To clarify: the earth as a living planet with all of its living beings is not fallen. The world, however, all that pertains to human society, is always in a state of divorce from reality. It is always under the dominion of people and institutions with their own imaginary agendas, and always under the threat of death by which these powers exercise dominion over the earth.
Whether or not we are Christians, Stringfellow wants us to understand that Revelation is not, as traditionally taught, a literal prediction of some future, catastrophic and divinely vengeful end time. 1
The book was written for late first century Common Era (AD) Christians, Jews, and others suffering under Roman totalitarianism. For these people—and just as much for readers today—it is meant to teach us about living under the dominion of the real world’s “Babylon” while at the same time living in the divine earth’s “Jerusalem” (see Part 5: Babylon and Jerusalem as events). How does one recognize and survive the former while lifting up and sharing the latter?
Stringfellow asks us to forget everything we have been taught about “the end times.” We always live in the end times. People and other living creatures suffer and die every day. The earth’s ecosystem and biosphere thrash in turmoil every day in automatic, physical law-driven reaction to human abuse. And most people submit every day, without question, to the imaginary notion that governments and institutions and powerful people are “the only ones” who can fix anything.
But also, every day, there are people on every sacred and secular path of faith who choose not to submit. Who choose, instead, to treat every living creature, including the earth itself, as sacred and whole—even at the risk of their own suffering and death.2
In “What Truth Do Martyrs Tell?,” Karen L. King writes of the traditional lore about Roman violence against Christians in the 2nd and 3rd centuries CE (Harvard Divinity Bulletin, Spring/Summer 2020). King’s focus is not the theology of martyrdom so much as its explicit public denial—at the most visceral level—of the power of the State over the hearts of the people.
Rome’s intent in the gladiatorial circuses it held throughout the empire was to remind the public of its ultimate control over them. The circuses distracted and entertained a mob eager to witness violence, either between combatants (think pro football) or against those labeled as heretics and subversives (think police response to Black Lives Matter protests).
At the conscious level, the mob was watching someone else commit or suffer lethal violence. In their guts, though, the mob was feeling what it would be like to be the victims. Rome rarely needed to say out loud, “This could be you.”
King’s profound insight has to do with the actual human experience of witnessing torture—and of witnessing willing acceptance of torture. She draws in this upon Elaine Scarry’s investigation of torture.3
Surely the truth that these martyrs tell is the vulnerability of the human body. To pain, to suffering, to death. To the cruelty and savagery of fellow humans, their desire for power and sadistic pleasure. That vulnerability that we share, that we may feel viscerally when we see the wounds of another’s pain, the suffering in their tears or cries, or the implements of torture, is a kind of knowing….

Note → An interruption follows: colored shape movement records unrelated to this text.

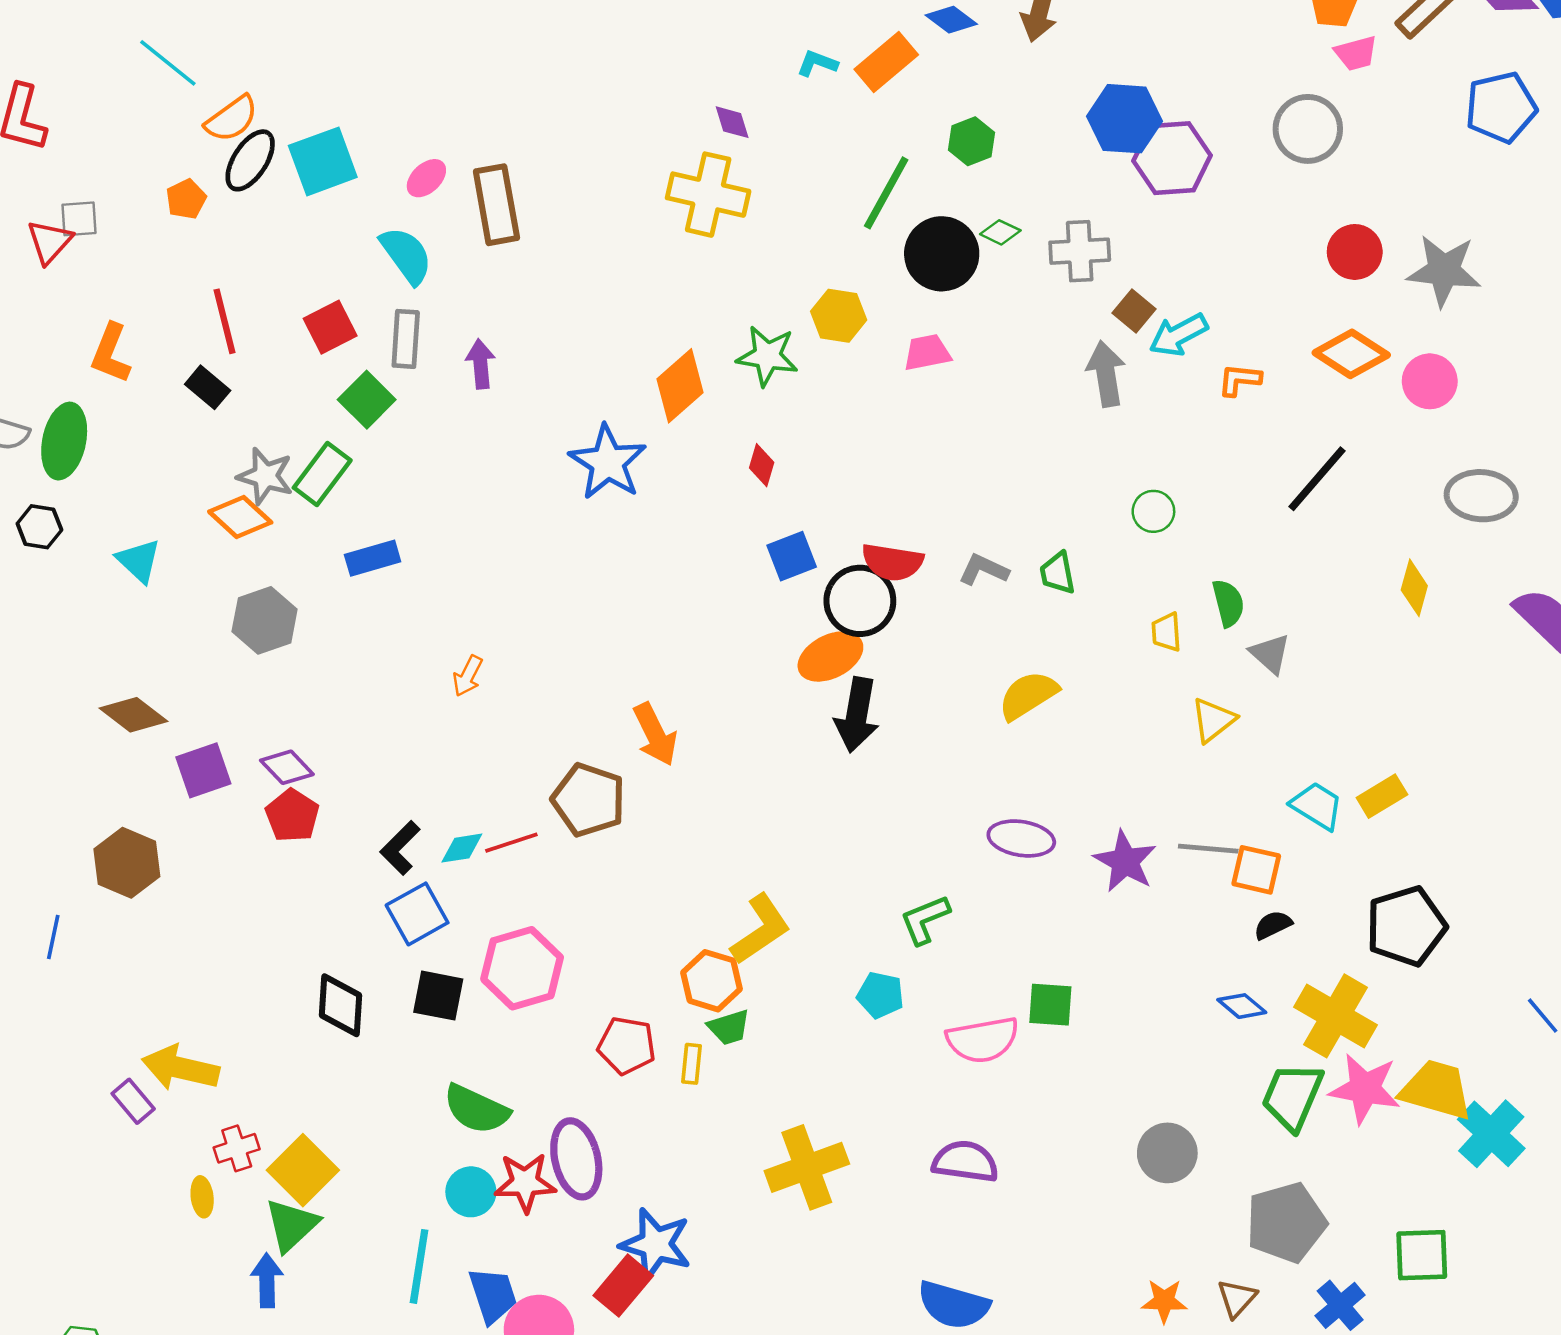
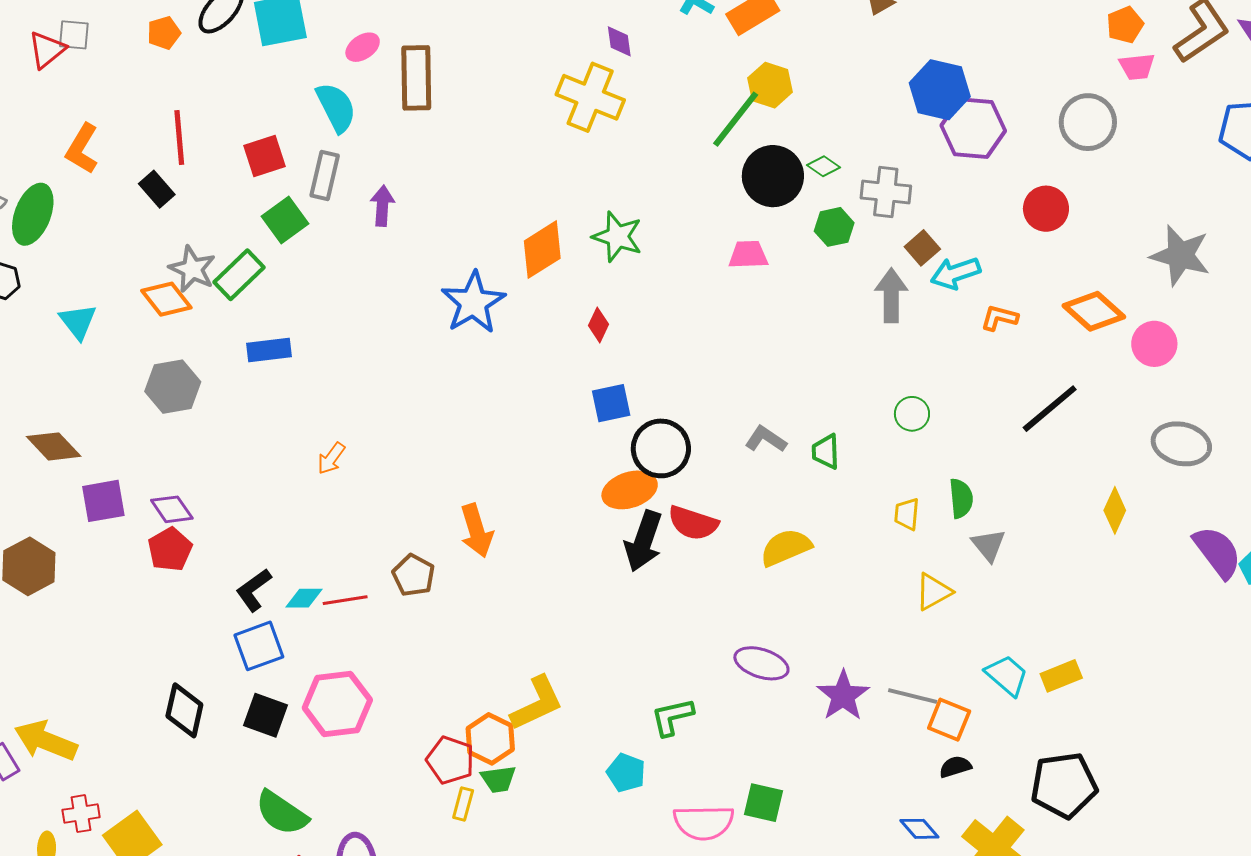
green hexagon: (971, 141) -> (834, 227), moved
red circle: (1355, 252) -> (1046, 209), moved
yellow hexagon: (839, 316) -> (770, 85), moved
red semicircle: (892, 562) -> (693, 523), moved
brown pentagon: (589, 800) -> (414, 575), size x0.7
red pentagon: (627, 1046) -> (450, 760), moved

Pain can, however, be objectified through public spectacle, especially through seeing the weapon and the wound….
But why would a regime go through all the effort of this spectacle? Not only the inquisitional torture, but the public execution? Scarry argues that “[t]he body tends to be brought forward in its most extreme and absolute form only on behalf of a cultural artifact or symbolic fragment or made thing…that is without any other basis in material reality: that is, it is only brought forward when there is a crisis of substantiation.” (52-53)
In other words, the State (or any other worldly institution) uses physical suffering or the threat of it to substantiate its power over everyone. Yet those who choose to can undo the blindness of the public which is watching the spectacle.
The contest is over who gets to say what truth these tortured bodies tell. We should note that, for both Romans and Christians, both political and religious issues are at stake….
In the “optics of the arena,” those in the stands represented the Roman social-political order by seating arrangements and dress. The emperor or his representative had the best seat; those closest to him were being accorded high honor and rank. Others were arrayed according to higher or lower positions. On the sands below, surrounded by the seating, was the space of the non-Roman, whose complete subjection was displayed through the execution of criminals….
These “object lessons” of the Roman arena are precisely those which the Christians seek to oppose, but at the same time, the structure of the spectacles also structures the “vocabulary and syntax” of their refusal. Resistance requires appropriation in order to negotiate and reform the Christians’ allotted status as criminals….
Christians are not outside the Roman system opposing it; rather, they are actively appropriating its “rules” and strategies—but for their own ends. The Romans may torture them and put them to death, but they cannot…determine the behavior of Christians within those…limits.
For example, the condemned were expected to play the role of terrified victims, but Christian [martyrology] literature instead emphasized a fearless, indeed, joyful acceptance of death. Because ancients held that such courage had to be based upon true beliefs and reasoned judgments, such public…demonstrations were intended to prove the truth of Christian teaching and way of life. (53-54)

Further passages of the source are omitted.